For the fourth month in a row, July recorded triple-digit multi-family unit starts in Winnipeg and the surrounding municipalities, according to Canada Mortgage and Housing Corporation.
As has been the case for much of 2007, multiple-family starts made up the bulk of the year-over-year increase in new homes.
“Even if no additional foundations were to be poured for multi-family dwellings for the rest of the year, 2007 would be the second best year on record for multi-family starts since 1988,” said Jeff Powell, CMHC’s senior market analyst.
“The data shows that demand for new multi-family dwellings is coming from a wide spectrum, including renters, condominium buyers, and seniors seeking to move to an adult lifestyle setting,” he added.
The 103 multiple-family starts in July brought the year-to-date activity to 903 units, which is nearly 81 per cent higher than the 500 units recorded in the first seven months of 2006.
In all 2006, there were only four months that recorded over 100 multiple-family dwelling starts.
Across the Winnipeg Census Metropolitan Area (city and surrounding municipalities), there were a total of 273 housing starts, about 26 per cent more than the 217 units started in July 2006.
Single-detached home starts closely matched last year’s pace. There was only one start more recorded in the first seven months of 2006. To the end of July, there were 1,050 starts this year.
In July, there were 170 foundations poured for single-family homes in the CMA, which was down 14 per cent from July 2006, but still the second highest month thus far in 2007.
CMHC said the wet weather toward the end of June and into the beginning of July had a negative impact on starts as builders had difficulty easily accessing building sites.
With 149 completions and 146 absorptions, the market continues to strike a balance between supply and demand, according to CMHC.
Across Canada, the seasonally-adjusted annual rate of housing starts was 215,600 units in July, down from 225,300 units in June, according to CMHC.
“Housing starts in July continued their gradual decreasing trend as both multiple and single-detached starts declined,” said Bob Dugan, chief economist at CMHC’s Market Analysis Centre.
“The lower level of housing starts this month is consistent with our forecast of a gradual easing in the pace of new home construction in 2007 caused by rising prices and slightly higher mortgage rates.”
The seasonally-adjusted annual rate of urban starts decreased 5.7 per cent to 181,800 in July, compared to June.
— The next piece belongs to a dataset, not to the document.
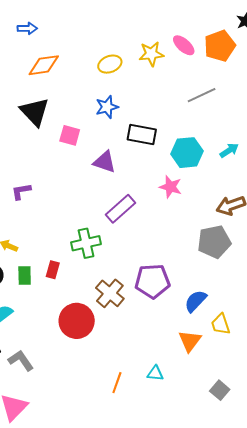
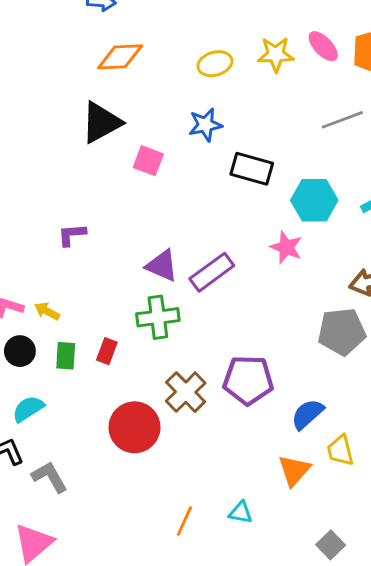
black triangle: (35, 112) -> (101, 123), turned 40
purple triangle: (105, 162) -> (162, 266), moved

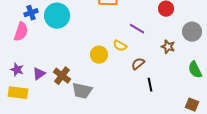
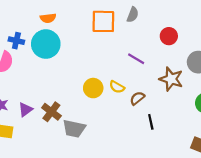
blue cross: (31, 13) -> (16, 41), turned 32
yellow semicircle: (120, 46) -> (117, 87), moved
brown star: (168, 47) -> (171, 79), size x1.5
Urban singles were down 2.7 per cent to 89,700 units in July, while multiple starts decreased 8.4 per cent to 92,100 units.
Actual starts, in rural and urban areas combined, were down an estimated 4.8 per cent in the first seven months of 2007 compared to the same period in 2006. In urban areas, actual total starts fell an estimated six per cent year-to-date with both single and multiple starts declining by 6.7 per cent and 5.2 per cent, respectively.